Dedekind-Peano axioms characterize (in first-order logic) the natural numbers ($\mathbb{N}$) as follows:
A1. $0 \in \mathbb{N}$.
A2. $\forall n \in \mathbb{N}: n' \in \mathbb{N}$.
A3. $\forall n \in \mathbb{N}: n' \not= 0$.
A4. $\forall n,m \in \mathbb{N}: n' = m' \rightarrow n = m$.
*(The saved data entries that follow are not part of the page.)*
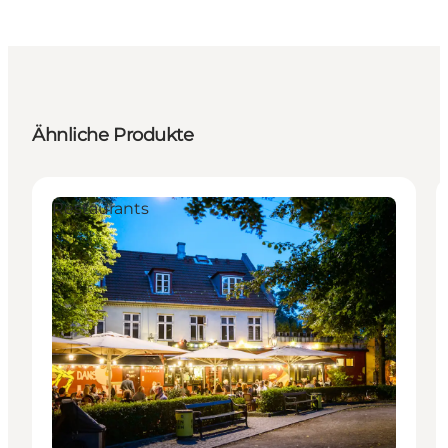
Ähnliche Produkte
Restaurants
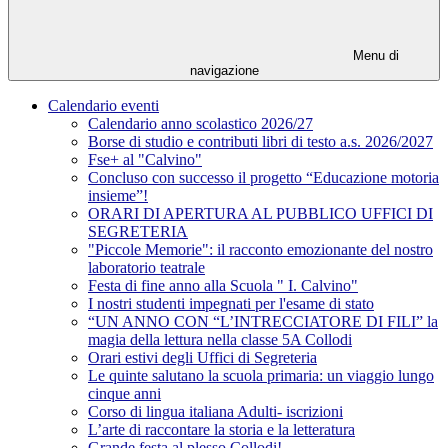
Menu di
navigazione
Calendario eventi
Calendario anno scolastico 2026/27
Borse di studio e contributi libri di testo a.s. 2026/2027
Fse+ al "Calvino"
Concluso con successo il progetto “Educazione motoria
insieme”!
ORARI DI APERTURA AL PUBBLICO UFFICI DI
SEGRETERIA
"Piccole Memorie": il racconto emozionante del nostro
laboratorio teatrale
Festa di fine anno alla Scuola " I. Calvino"
I nostri studenti impegnati per l'esame di stato
“UN ANNO CON “L’INTRECCIATORE DI FILI” la
magia della lettura nella classe 5A Collodi
Orari estivi degli Uffici di Segreteria
Le quinte salutano la scuola primaria: un viaggio lungo
cinque anni
Corso di lingua italiana Adulti- iscrizioni
L’arte di raccontare la storia e la letteratura
Grande festa al plesso Collodi!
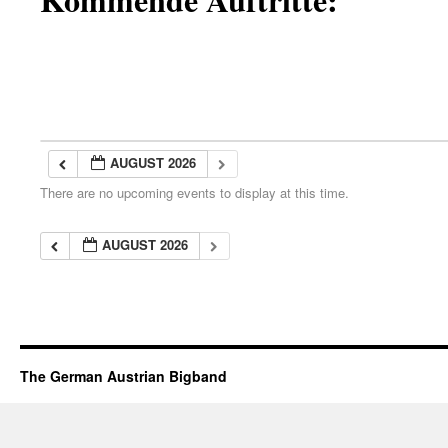
AUGUST 2026
There are no upcoming events to display at this time.
AUGUST 2026
The German Austrian Bigband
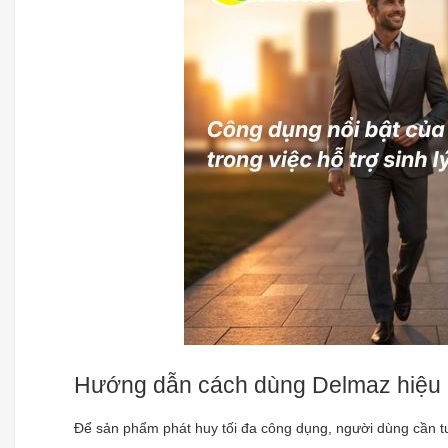
Hướng dẫn cách dùng Delmaz hiệu q
Để sản phẩm phát huy tối đa công dụng, người dùng cần 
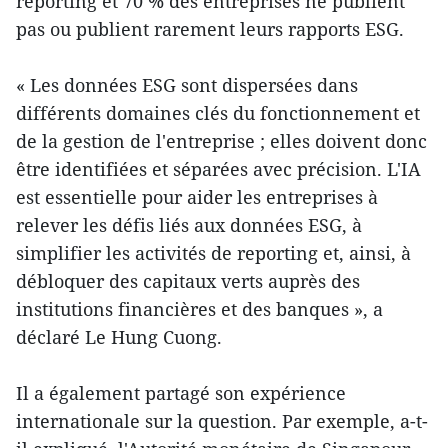
reporting et 70 % des entreprises ne publient
pas ou publient rarement leurs rapports ESG.
« Les données ESG sont dispersées dans
différents domaines clés du fonctionnement et
de la gestion de l'entreprise ; elles doivent donc
être identifiées et séparées avec précision. L'IA
est essentielle pour aider les entreprises à
relever les défis liés aux données ESG, à
simplifier les activités de reporting et, ainsi, à
débloquer des capitaux verts auprès des
institutions financières et des banques », a
déclaré Le Hung Cuong.
Il a également partagé son expérience
internationale sur la question. Par exemple, a-t-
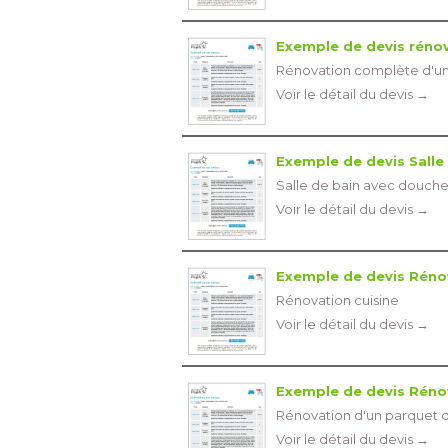
Exemple de devis rénov
Rénovation complète d'une
Voir le détail du devis →
Exemple de devis Salle
Salle de bain avec douche
Voir le détail du devis →
Exemple de devis Rénov
Rénovation cuisine
Voir le détail du devis →
Exemple de devis Rénov
Rénovation d'un parquet d
Voir le détail du devis →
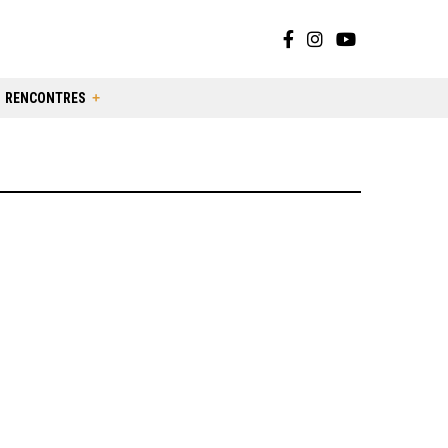
RENCONTRES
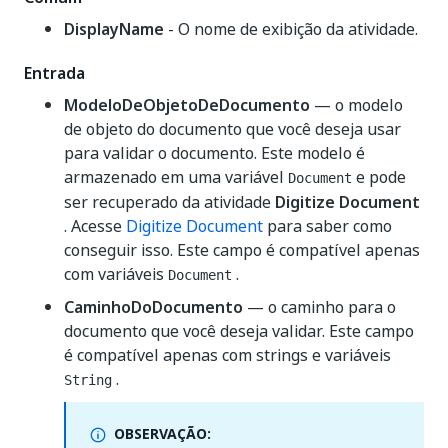
DisplayName
- O nome de exibição da atividade.
Entrada
ModeloDeObjetoDeDocumento
— o modelo
de objeto do documento que você deseja usar
para validar o documento. Este modelo é
armazenado em uma variável
e pode
Document
ser recuperado da atividade
Digitize Document
. Acesse
Digitize Document
para saber como
conseguir isso. Este campo é compatível apenas
com variáveis
.
Document
CaminhoDoDocumento
— o caminho para o
documento que você deseja validar. Este campo
é compatível apenas com strings e variáveis
.
String
OBSERVAÇÃO:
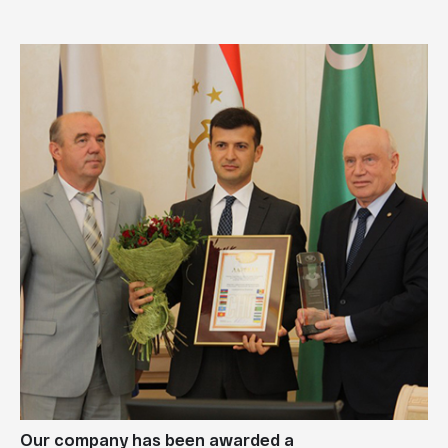
Our company has been awarded a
A5. $[(0) \land \forall n \in \mathbb{N}: \varphi(n) \rightarrow \varphi(S(n))] \rightarrow \forall n \in \mathbb{N}: \varphi(n)$.†
My question is about the implicit definition of the successor function $(\cdot)'$. It seems to me that we need to define it (which means, at least, that we need to specify its domain and codomain) in order for A1-5 to be meaningful. But can we even say so little as that
it is a mapping from $\mathbb{N}$ to $\mathbb{N}$ when A1-A5 are what define $\mathbb{N}$? Is there not a circularity there? If 'no', might it be that $(\cdot)'$ is given all of its relevant meaning by A1-A5?
† A5 is not really an axiom but a schema for generating an infinity of actual axioms for each $\phi$.
Best Answer
Your line 2 is equivalent to $': N\to N$.
It's would be a little more clear if you used the notation $S: N\to N$. Then $n'$ becomes $S(n)$.